STORED DATA:

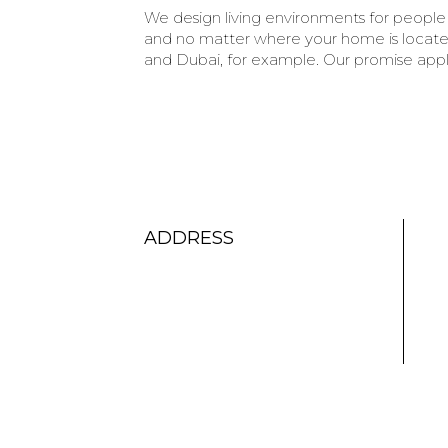
We design living environments for people 
and no matter where your home is located
and Dubai, for example. Our promise appli
ADDRESS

EXERCISE DETAILS:
All of the data above should be transcribed verbatim, with pictures omitted.

OUTPUT FOR THIS TASK:
We design living environments for people 
and no matter where your home is located
and Dubai, for example. Our promise appli
ADDRESS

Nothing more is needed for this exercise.